BEGIN Material for this exercise

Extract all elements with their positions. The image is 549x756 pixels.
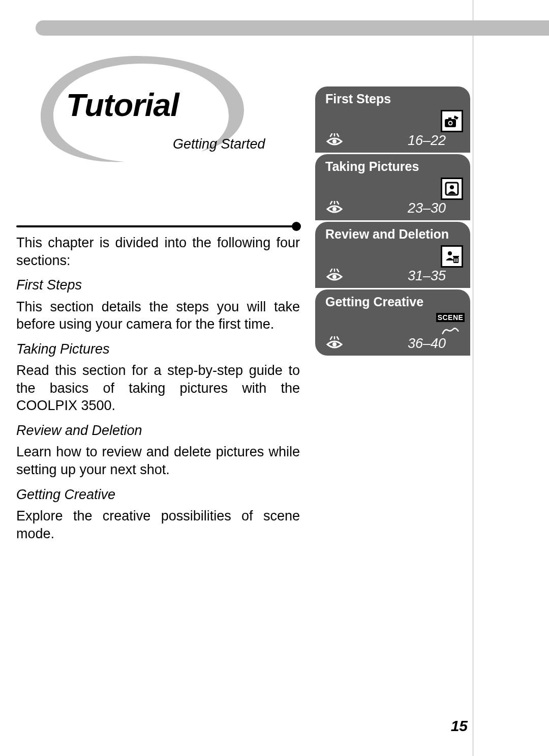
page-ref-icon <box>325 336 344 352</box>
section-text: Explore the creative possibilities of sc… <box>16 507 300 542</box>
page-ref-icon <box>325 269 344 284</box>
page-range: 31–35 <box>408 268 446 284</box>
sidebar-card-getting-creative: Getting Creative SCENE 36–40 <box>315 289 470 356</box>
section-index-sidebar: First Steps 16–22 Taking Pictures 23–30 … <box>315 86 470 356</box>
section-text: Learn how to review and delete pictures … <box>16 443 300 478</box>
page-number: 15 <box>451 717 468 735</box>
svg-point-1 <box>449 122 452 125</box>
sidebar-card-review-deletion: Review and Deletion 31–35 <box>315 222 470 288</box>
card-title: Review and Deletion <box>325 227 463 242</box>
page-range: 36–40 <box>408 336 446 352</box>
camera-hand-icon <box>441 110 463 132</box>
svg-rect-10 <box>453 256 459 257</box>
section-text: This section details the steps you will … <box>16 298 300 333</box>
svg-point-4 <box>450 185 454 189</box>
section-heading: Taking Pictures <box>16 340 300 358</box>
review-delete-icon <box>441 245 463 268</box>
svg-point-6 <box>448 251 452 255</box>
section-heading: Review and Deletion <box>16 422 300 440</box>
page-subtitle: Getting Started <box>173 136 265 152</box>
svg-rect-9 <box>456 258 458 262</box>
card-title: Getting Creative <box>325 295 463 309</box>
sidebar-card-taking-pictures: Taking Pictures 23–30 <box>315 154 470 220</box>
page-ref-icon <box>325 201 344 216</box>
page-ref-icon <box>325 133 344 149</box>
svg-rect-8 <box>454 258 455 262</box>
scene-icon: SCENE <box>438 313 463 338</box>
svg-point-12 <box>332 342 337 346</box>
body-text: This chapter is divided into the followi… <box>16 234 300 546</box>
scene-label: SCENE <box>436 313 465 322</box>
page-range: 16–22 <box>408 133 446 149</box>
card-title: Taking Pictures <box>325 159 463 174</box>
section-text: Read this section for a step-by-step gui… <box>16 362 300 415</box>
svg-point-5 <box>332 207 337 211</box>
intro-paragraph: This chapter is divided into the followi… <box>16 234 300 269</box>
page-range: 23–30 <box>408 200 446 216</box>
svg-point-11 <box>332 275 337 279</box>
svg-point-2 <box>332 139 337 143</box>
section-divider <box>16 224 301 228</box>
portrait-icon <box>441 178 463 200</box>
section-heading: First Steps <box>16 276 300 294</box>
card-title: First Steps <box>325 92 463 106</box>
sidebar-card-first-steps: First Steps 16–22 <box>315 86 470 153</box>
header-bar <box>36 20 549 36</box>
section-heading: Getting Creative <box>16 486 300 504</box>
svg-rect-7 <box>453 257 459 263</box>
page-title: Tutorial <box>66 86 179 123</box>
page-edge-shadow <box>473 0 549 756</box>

END Material for this exercise
BEGIN Material for this exercise

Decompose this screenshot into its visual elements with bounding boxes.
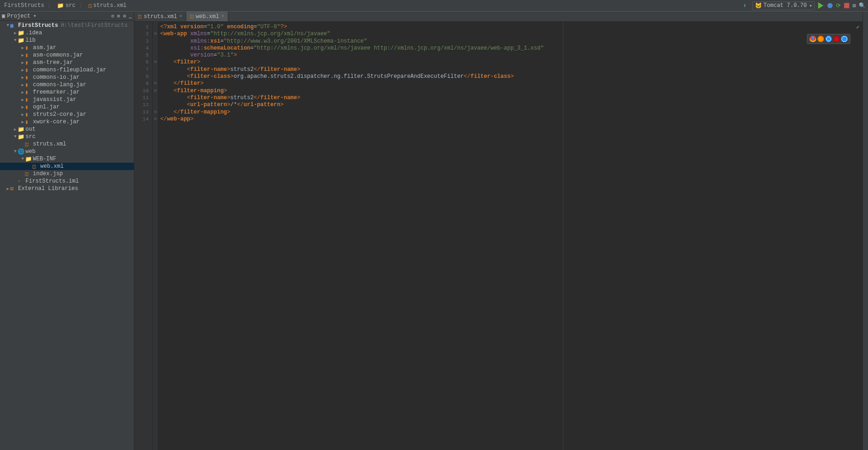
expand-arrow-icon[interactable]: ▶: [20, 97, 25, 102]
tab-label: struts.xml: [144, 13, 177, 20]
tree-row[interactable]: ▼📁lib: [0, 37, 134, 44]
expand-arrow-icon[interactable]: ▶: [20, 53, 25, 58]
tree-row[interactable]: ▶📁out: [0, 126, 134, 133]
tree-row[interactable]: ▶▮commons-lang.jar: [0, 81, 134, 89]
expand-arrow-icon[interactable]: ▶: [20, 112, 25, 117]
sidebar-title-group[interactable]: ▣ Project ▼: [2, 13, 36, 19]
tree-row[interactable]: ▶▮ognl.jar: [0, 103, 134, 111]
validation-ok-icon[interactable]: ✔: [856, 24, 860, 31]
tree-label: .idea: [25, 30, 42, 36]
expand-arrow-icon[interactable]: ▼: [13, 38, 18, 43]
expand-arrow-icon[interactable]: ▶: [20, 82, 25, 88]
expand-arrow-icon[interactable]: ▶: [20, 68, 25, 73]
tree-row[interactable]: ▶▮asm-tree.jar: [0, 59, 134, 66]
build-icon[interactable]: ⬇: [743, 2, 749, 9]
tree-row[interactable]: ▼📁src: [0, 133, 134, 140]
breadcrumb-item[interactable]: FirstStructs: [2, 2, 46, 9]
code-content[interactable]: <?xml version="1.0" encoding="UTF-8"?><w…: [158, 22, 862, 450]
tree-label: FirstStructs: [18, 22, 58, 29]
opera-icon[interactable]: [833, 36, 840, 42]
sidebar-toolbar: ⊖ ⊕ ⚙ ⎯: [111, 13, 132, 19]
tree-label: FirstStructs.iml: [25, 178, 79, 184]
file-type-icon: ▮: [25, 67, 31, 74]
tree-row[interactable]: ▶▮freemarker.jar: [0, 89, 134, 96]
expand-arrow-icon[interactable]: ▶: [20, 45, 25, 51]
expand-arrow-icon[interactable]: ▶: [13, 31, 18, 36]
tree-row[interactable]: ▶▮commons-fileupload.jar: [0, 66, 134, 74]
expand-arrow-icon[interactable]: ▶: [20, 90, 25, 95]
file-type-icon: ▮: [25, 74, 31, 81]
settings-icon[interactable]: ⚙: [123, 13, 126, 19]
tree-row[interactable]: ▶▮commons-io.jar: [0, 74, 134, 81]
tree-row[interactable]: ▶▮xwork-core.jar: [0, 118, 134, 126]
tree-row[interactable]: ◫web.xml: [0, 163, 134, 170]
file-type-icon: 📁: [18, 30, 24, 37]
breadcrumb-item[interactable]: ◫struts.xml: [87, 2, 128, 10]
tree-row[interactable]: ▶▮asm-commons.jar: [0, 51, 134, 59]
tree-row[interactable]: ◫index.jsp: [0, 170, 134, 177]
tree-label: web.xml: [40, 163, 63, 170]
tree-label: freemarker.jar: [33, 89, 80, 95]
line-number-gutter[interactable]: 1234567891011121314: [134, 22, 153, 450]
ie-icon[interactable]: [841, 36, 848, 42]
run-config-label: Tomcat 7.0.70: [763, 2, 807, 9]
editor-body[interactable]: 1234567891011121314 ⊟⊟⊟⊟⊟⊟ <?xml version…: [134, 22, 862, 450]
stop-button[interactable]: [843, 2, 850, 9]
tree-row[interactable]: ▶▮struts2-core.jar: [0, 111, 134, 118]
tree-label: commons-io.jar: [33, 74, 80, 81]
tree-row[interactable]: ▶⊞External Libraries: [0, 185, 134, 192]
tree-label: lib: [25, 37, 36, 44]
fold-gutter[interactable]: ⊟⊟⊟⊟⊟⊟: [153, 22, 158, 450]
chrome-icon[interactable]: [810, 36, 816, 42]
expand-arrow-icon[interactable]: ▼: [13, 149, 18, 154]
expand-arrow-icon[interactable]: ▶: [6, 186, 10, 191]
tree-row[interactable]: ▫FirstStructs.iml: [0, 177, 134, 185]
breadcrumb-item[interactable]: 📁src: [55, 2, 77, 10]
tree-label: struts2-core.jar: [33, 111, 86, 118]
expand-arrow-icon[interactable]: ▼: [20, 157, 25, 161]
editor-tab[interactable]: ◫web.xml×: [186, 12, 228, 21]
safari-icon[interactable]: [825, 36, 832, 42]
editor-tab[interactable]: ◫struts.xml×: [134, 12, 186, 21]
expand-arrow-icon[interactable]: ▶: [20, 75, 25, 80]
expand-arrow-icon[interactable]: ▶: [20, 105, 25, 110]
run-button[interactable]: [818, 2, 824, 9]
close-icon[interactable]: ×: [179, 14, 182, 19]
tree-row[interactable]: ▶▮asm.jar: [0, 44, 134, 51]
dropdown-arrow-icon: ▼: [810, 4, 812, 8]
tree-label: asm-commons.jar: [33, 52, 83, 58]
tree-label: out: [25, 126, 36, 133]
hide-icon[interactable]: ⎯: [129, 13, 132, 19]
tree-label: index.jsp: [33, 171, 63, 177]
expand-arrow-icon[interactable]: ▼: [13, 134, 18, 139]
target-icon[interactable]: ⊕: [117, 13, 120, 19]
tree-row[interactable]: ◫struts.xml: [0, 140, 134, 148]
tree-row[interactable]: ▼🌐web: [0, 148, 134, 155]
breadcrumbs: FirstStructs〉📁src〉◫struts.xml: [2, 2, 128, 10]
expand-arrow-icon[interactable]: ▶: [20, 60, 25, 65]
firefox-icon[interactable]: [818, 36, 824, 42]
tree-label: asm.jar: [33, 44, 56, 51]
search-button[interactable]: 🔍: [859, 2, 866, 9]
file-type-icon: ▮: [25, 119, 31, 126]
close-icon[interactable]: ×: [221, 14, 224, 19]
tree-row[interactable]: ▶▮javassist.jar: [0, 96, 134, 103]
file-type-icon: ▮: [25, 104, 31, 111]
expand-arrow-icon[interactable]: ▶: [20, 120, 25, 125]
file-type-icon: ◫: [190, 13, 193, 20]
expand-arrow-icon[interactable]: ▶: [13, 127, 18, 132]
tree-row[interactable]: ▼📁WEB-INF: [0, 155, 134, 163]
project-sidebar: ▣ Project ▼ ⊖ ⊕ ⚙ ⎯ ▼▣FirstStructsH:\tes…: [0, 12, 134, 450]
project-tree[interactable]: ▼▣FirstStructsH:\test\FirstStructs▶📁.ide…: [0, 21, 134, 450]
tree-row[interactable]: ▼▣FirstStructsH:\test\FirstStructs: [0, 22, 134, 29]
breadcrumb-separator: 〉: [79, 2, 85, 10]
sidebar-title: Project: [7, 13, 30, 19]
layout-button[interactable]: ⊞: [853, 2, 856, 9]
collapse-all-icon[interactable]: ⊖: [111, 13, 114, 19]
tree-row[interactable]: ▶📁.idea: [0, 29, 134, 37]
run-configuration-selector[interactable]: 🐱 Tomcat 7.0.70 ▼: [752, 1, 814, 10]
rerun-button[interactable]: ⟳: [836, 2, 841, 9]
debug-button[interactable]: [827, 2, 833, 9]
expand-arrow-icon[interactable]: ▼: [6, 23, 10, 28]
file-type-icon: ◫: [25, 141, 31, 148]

END Material for this exercise

[Problem]: Search the preceding listing for "followi", then copy every line that holds it.

[Written response]:
body-text: This chapter is divided into the followi… <box>16 234 300 546</box>
intro-paragraph: This chapter is divided into the followi… <box>16 234 300 269</box>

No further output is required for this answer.